**Information:**

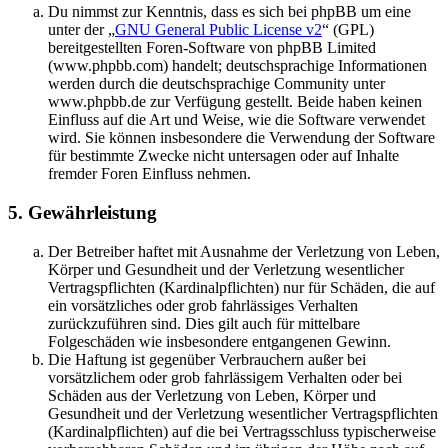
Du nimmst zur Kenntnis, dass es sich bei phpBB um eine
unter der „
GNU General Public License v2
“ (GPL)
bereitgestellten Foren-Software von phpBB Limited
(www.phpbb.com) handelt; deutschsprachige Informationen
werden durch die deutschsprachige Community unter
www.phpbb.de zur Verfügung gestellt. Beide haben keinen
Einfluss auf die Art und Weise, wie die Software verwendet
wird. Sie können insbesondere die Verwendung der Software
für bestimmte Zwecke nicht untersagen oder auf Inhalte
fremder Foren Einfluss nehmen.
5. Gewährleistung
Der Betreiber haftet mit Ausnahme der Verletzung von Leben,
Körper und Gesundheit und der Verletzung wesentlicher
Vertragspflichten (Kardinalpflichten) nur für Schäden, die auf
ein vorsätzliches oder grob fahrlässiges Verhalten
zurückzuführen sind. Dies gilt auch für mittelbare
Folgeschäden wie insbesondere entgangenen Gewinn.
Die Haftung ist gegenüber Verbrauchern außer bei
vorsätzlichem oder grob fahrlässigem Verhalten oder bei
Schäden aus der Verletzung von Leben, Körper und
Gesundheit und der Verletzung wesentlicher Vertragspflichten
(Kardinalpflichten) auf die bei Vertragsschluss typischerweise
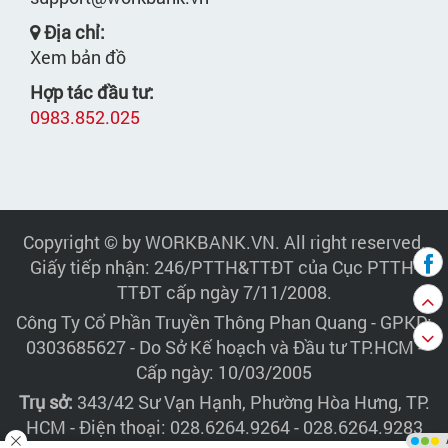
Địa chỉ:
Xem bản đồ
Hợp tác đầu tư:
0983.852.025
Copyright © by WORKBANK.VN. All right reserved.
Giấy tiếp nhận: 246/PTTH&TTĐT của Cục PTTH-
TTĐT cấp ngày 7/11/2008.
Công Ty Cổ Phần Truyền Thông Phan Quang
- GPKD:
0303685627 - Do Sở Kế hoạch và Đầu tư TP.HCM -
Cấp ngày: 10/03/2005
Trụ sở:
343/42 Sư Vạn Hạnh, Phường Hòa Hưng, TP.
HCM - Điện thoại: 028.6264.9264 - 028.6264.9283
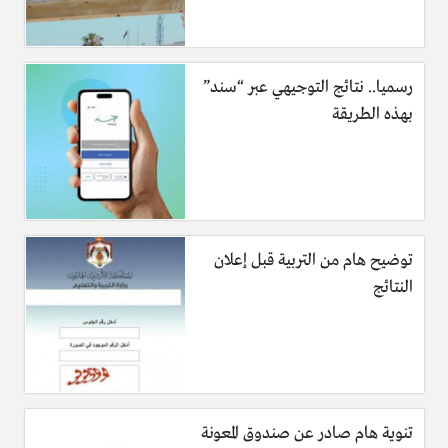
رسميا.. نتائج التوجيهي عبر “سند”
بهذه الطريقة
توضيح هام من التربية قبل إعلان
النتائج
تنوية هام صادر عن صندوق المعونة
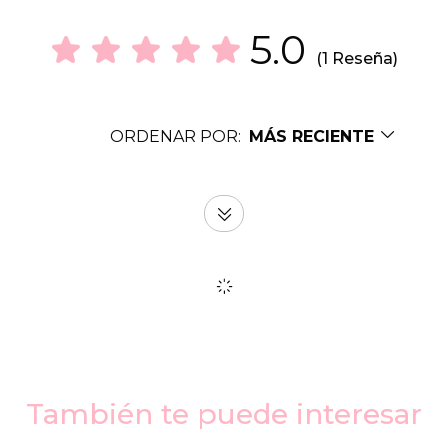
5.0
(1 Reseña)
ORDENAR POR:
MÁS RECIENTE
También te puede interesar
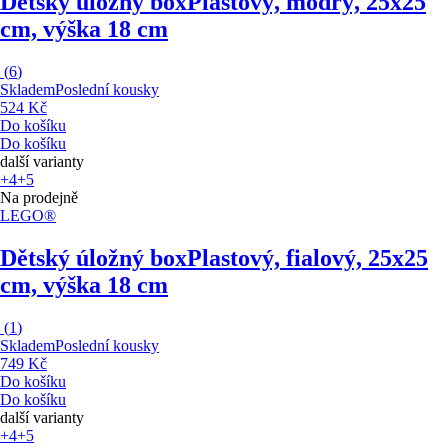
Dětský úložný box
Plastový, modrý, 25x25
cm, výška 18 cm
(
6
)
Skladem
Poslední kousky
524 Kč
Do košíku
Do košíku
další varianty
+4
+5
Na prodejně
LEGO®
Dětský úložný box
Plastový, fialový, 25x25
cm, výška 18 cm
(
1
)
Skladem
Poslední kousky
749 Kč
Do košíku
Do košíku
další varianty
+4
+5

**What is needed:** The expected result is the data above in exact form, free of pictures.

**Output of the task:**
Du nimmst zur Kenntnis, dass es sich bei phpBB um eine
unter der „
GNU General Public License v2
“ (GPL)
bereitgestellten Foren-Software von phpBB Limited
(www.phpbb.com) handelt; deutschsprachige Informationen
werden durch die deutschsprachige Community unter
www.phpbb.de zur Verfügung gestellt. Beide haben keinen
Einfluss auf die Art und Weise, wie die Software verwendet
wird. Sie können insbesondere die Verwendung der Software
für bestimmte Zwecke nicht untersagen oder auf Inhalte
fremder Foren Einfluss nehmen.
5. Gewährleistung
Der Betreiber haftet mit Ausnahme der Verletzung von Leben,
Körper und Gesundheit und der Verletzung wesentlicher
Vertragspflichten (Kardinalpflichten) nur für Schäden, die auf
ein vorsätzliches oder grob fahrlässiges Verhalten
zurückzuführen sind. Dies gilt auch für mittelbare
Folgeschäden wie insbesondere entgangenen Gewinn.
Die Haftung ist gegenüber Verbrauchern außer bei
vorsätzlichem oder grob fahrlässigem Verhalten oder bei
Schäden aus der Verletzung von Leben, Körper und
Gesundheit und der Verletzung wesentlicher Vertragspflichten
(Kardinalpflichten) auf die bei Vertragsschluss typischerweise
Địa chỉ:
Xem bản đồ
Hợp tác đầu tư:
0983.852.025
Copyright © by WORKBANK.VN. All right reserved.
Giấy tiếp nhận: 246/PTTH&TTĐT của Cục PTTH-
TTĐT cấp ngày 7/11/2008.
Công Ty Cổ Phần Truyền Thông Phan Quang
- GPKD:
0303685627 - Do Sở Kế hoạch và Đầu tư TP.HCM -
Cấp ngày: 10/03/2005
Trụ sở:
343/42 Sư Vạn Hạnh, Phường Hòa Hưng, TP.
HCM - Điện thoại: 028.6264.9264 - 028.6264.9283
رسميا.. نتائج التوجيهي عبر “سند”
بهذه الطريقة
توضيح هام من التربية قبل إعلان
النتائج
تنوية هام صادر عن صندوق المعونة
5.0
(1 Reseña)
ORDENAR POR:
MÁS RECIENTE
También te puede interesar
Dětský úložný box
Plastový, modrý, 25x25
cm, výška 18 cm
(
6
)
Skladem
Poslední kousky
524 Kč
Do košíku
Do košíku
další varianty
+4
+5
Na prodejně
LEGO®
Dětský úložný box
Plastový, fialový, 25x25
cm, výška 18 cm
(
1
)
Skladem
Poslední kousky
749 Kč
Do košíku
Do košíku
další varianty
+4
+5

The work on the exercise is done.